The kernel doesn't necessarily know which module is to blame, so it's giving you all of them. Also, it may very well be that a recently unloaded module didn't clean up and left some residue (like some timer, or callback) in the kernel - which is a classic case for oops or panic. So the kernel reports the last unloaded one, as well.

[10991.880402] Pid: 4487, comm: python Tainted: GF           2.6.37.1-1.2-desktop #1 To be filled by O.E.M. To be filled by O.E.M./To be filled by O.E.M. 

If the faulting thread is a user mode thread, you get the PID and command line. "Tainted" flags are the kernel's way of saying it's not a kernel fault (the kernel source is open and "pure". "Taint" comes from the blasphemous non-GPL modules, and others.

[10991.880408] EIP: 0060:[<c06969d4>] EFLAGS: 00210246 CPU: 0 [10991.880411] EIP is at iret_exc+0x7d0/0xa59 

That gives you the faulting instruction pointer, both directly and in symbol+offset form. The part after the slash is the size of the function.

[10991.880413] EAX: 00000000 EBX: 00000000 ECX: 0000018c EDX: b7837000 [10991.880415] ESI: b7837000 EDI: 00000000 EBP: b7837000 ESP: e2a81ee0 [10991.880417]  DS: 007b ES: 007b FS: 00d8 GS: 0033 SS: 0068 

The registers are shown here. Your NULL is likely EAX.

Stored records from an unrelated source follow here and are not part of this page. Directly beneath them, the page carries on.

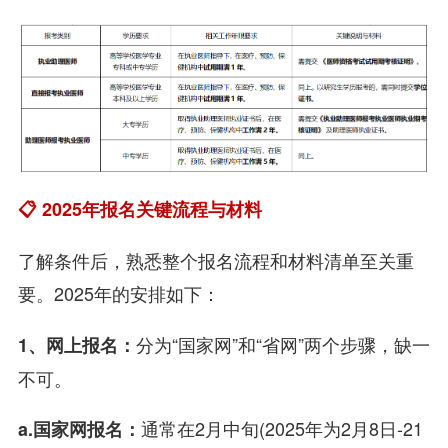
📋 2025年报名关键流程与材料
了解条件后，熟悉整个报名流程和材料清单至关重
要。2025年的安排如下：
分为“国家网”和“省网”两个步骤，缺一
1、网上报名：
不可。
通常在2月中旬(2025年为2月8日-21
a.国家网报名：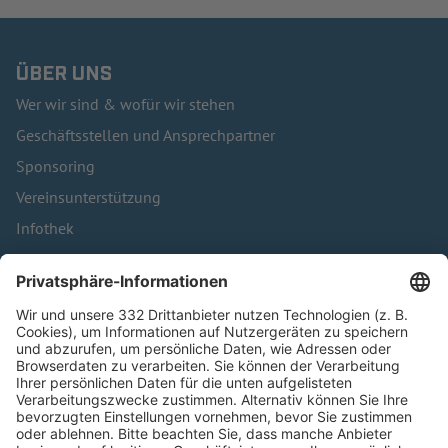
ÜBER UNS
Wer wir sind & wofür wir stehen
Geschäftsstellen und Ansprechpartner
Sponsoring
Vereinsunterstützung
Infothek
Kontakt
HÄUFIG BESUCHTE SEITEN
Pässe und Vereinswechsel
Trainerausbildung
Schulungsangebot Vereinsmitarbeiter
BFV-Geschäftsstellen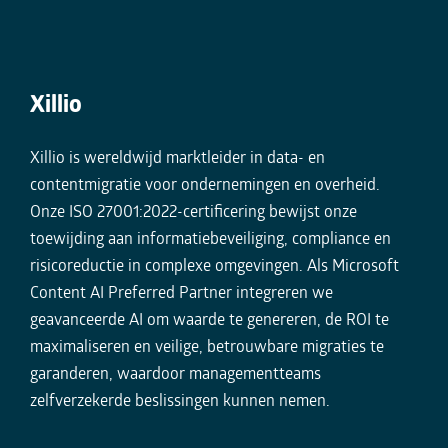
Xillio
Xillio is wereldwijd marktleider in data- en
contentmigratie voor ondernemingen en overheid.
Onze ISO 27001:2022-certificering bewijst onze
toewijding aan informatiebeveiliging, compliance en
risicoreductie in complexe omgevingen. Als Microsoft
Content AI Preferred Partner integreren we
geavanceerde AI om waarde te genereren, de ROI te
maximaliseren en veilige, betrouwbare migraties te
garanderen, waardoor managementteams
zelfverzekerde beslissingen kunnen nemen.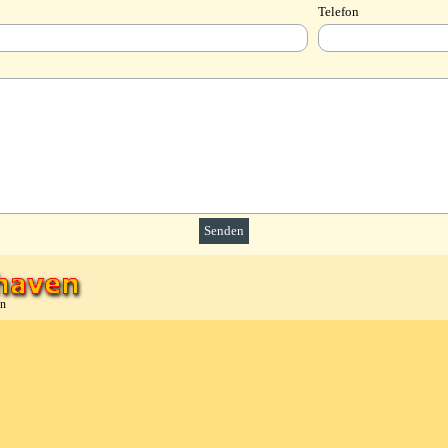
Telefon
en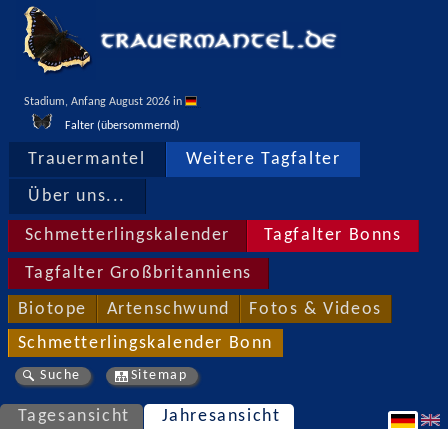
Stadium, Anfang August 2026 in 
Falter (übersommernd)
Trauermantel
Weitere Tagfalter
Über uns...
Schmetterlingskalender
Tagfalter Bonns
Tagfalter Großbritanniens
Biotope
Artenschwund
Fotos & Videos
Schmetterlingskalender Bonn
Suche
Sitemap
Tagesansicht
Jahresansicht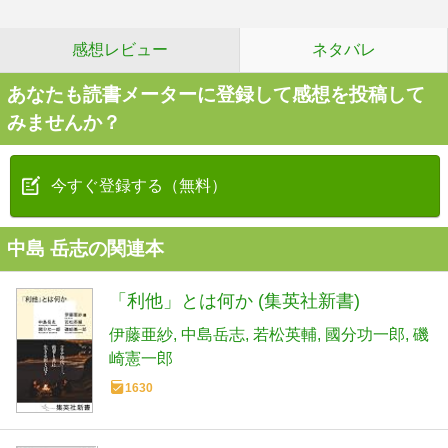
感想レビュー
ネタバレ
あなたも読書メーターに登録して感想を投稿して
みませんか？
今すぐ登録する（無料）
中島 岳志の関連本
「利他」とは何か (集英社新書)
伊藤亜紗
中島岳志
若松英輔
國分功一郎
磯
崎憲一郎
1630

[10991.880420] Process python (pid: 4487, ti=e2a80000 task=df940530 task.ti=e2a80000) [10991.880422] Stack: [10991.880423]  00000000 0000018c 00000000 0000018c e5e903dc e4616353 00000009 df99735c [10991.880428]  df900a7c df900a7c b7837000 df80ad80 df99735c 00000009 e46182a4 e2a81f70 [10991.880433]  e28cd800 e09fc840 e28cd800 fffffffb e09fc888 c03718c1 e4618290 0000018c 

The area near the stack pointer is displayed. The kernel has no idea what these values mean, but they are the same output as you'd get from gdb displaying the $rsp. So it's up to you to figure what they are. (For example, c03718c1 is a kernel return address, likely - so you can go to /proc/kallsyms to figure it out, or rely on it being in the trace, as it is , next). This tells you that all the data up to it is the stack frame

Now, because you have the stack call trace, you can put the fragments together:

[10991.880423]  00000000 0000018c 00000000 0000018c e5e903dc e4616353 --> back to write_func  [            ]  ..................................................... 00000009 df99735c [10991.880428]  df900a7c df900a7c b7837000 df80ad80 df99735c 00000009 e46182a4 e2a81f70 [10991.880433]  e28cd800 e09fc840 e28cd800 fffffffb e09fc888 c03718c1  --> back to proc_file_write  [10991.882046] Code: f3 aa 58 59 e9 5a f9 d7 ff 8d 0c 88 e9 12 fa d7 ff 01 d9 e9 7b fa d7 ff 8d 0c 8b e9 73 fa d7 ff 01 d9 eb 03 8d 0c 8b 51 50 31 c0 <f3> aa 58 59 e9 cf fa d7 ff 01 d9 e9 38 fb d7 ff 8d 0c 8b e9 30 

Again, kernel can't disassemble for you (it's oopsing, and might very well panic, give it a break!). But you can use gdb to disassemble these values.

So now you know everything. You can actually disassemble your own module and figure out where exactly in write_func the NULL pointer is dereferenced. (You're probably passing it as an argument to some function).